Le président du syndicat des urgentistes ne partage pas la satisfaction de ceux qui se félicitent de voir le Ségur de la Santé déboucher sur un accord. Pour lui, il s'agit d'une occasion ratée qui entérine "la culture de castes" à l’origine de nombre de dysfonctionnements et fait prendre "trente ans de retard" à l’institution hospitalière.

13 juillet 2020 : après des semaines de négociations, le Ségur de la santé vient de s’achever sur un accord de dernière minute, obtenu à l’arrachée et sur intervention du Premier ministre. D’un côté comme de l’autre, l’impression est mitigée mais la séquence est désormais refermée, le pays tout entier a maintenant les yeux rivés vers les célébrations du lendemain au cours desquelles le chef de l’État a prévu de rendre un hommage public au personnel soignant…

Partout, l’heure est au soulagement et à la satisfaction affichée. Patrick Pelloux, lui, ne décolère pas. Pour le Président du syndicat des urgentistes, le Ségur de la santé se résume à "une occasion manquée" et le soi-disant "accord majoritaire" sur lequel il débouche, "à des négociations de couloirs" entérinant la culture de classes qui, répète-t-il, mine l’hôpital et sa gouvernance. Alors célébrer l’émergence du "monde d’après" promise à l’ouverture des négociations, très peu pour lui.

Occasion manquée

"On nous avait promis une refonte complète de l’hôpital, alors oui, on s’attendait à une volonté de réforme en profondeur, à une remise à plat des dysfonctionnements pour se donner, enfin, les moyens de tout remettre en place, de repenser la gouvernance, de renouer avec le principe de démocratie… et rien !", tempête l’urgentiste et ex-Charlie Hebdo qui se dit "déçu et en colère".

"Pour l'hôpital public, c'est le monde d'avant mais en pire"

Déçu parce que la promesse de moderniser l’institution n’a pas été tenue, que "rien n’a été décidé sur les gardes, sur la permanence des soins, sur les heures supplémentaires" - en colère parce que, pour lui, "les jeux de corporatismes" qui cadenassent l’institution continuent à prévaloir, au point que, selon lui, "Le Ségur qui devait déboucher sur le monde d’après pour l’univers hospitalier a entériné celui d’avant, en pire"

"On nous avait promis un nouveau monde, une institution remise à plat et une organisation modernisée… c’est l’ancien monde qui a été entériné, résume Patrick Pelloux. Celui des castes et des clans".

Absence de moratoire

Autre sujet d’indignation : le fait que l’événement n’ait déclenché aucun moratoire sur la fermeture d’hôpitaux, laquelle se poursuit en dépit du contexte sanitaire instable.
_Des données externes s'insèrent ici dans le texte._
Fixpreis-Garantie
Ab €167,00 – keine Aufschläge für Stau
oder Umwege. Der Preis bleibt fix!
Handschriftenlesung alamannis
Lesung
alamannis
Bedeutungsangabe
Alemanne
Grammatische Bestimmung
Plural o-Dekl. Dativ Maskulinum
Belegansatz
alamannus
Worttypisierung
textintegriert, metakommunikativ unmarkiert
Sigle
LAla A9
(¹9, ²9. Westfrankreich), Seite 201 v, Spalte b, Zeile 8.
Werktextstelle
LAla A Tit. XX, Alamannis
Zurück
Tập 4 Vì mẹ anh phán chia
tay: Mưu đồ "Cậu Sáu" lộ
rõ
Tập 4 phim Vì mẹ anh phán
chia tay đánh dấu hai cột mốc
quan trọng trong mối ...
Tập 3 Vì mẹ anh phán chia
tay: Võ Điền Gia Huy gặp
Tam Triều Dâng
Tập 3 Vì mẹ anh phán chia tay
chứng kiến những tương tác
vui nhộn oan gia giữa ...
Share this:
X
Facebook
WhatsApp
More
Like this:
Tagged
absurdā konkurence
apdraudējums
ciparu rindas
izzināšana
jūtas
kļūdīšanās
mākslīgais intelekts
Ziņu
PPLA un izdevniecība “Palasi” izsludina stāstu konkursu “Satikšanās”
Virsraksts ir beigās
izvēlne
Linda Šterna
Résultat, s’inquiète l’urgentiste : "Des centaines de lits vont disparaître, avec tous les risques de saturation que cela comporte en cas de sursaut de l’épidémie."

"C'est l'ancien monde, celui des castes et des clans qui est entériné"
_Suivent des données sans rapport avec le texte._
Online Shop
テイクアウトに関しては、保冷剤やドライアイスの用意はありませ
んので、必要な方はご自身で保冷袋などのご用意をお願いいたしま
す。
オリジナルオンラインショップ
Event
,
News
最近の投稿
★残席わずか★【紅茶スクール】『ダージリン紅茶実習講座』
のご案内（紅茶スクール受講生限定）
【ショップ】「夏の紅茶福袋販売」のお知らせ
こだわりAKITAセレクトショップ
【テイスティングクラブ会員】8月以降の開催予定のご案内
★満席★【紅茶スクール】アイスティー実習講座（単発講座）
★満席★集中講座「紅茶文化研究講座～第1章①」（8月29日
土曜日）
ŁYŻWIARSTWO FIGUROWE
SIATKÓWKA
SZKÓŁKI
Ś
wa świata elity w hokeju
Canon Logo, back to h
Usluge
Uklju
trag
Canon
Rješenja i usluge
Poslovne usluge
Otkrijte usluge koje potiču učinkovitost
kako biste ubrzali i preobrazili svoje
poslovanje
Quant à l’augmentation âprement négociée de 180 euros nets, il estime que, sur ce plan comme sur les autres, le Ségur n’a pas tenu sa promesse de faire entrer l’hôpital "dans la modernité", et encore moins dans "le monde d’après Covid", plus équitable et plus transparent, partout invoqué.

"Trente ans de retard"

Pour cela, explique-t-il, il fallait augmenter les salaires de manière à rattraper le retard accumulé sur les trois dernières décennies, non seulement dans un souci de justice sociale pour les salariés du secteur, mais aussi pour restaurer l’attractivité du secteur et se donner les moyens d’attirer les médecins vers l’hôpital. "On attendait l’égalité de salaires entre les universitaires et les médecins, on attendait le retour de la démocratie dans les instances de gouvernance et la fin de cette culture de l’entre-soi qui bloque toute transformation, on attendait la réforme de la loi de 1958 pour permettre de sortir de la tarification à l’activité… énonce Patrick Pelloux. Rien n’a changé. Pire, le Ségur est allé à rebours de ce qu’il fallait faire". Au point, estime le médecin, qu’au lieu d’enclencher sa transformation l’événement a fait prendre 'trente ans de retard' au secteur, le plaçant 'au cœur du monde financier'"et actant, au passage, le processus de privatisation de l’hôpital public déjà en marche.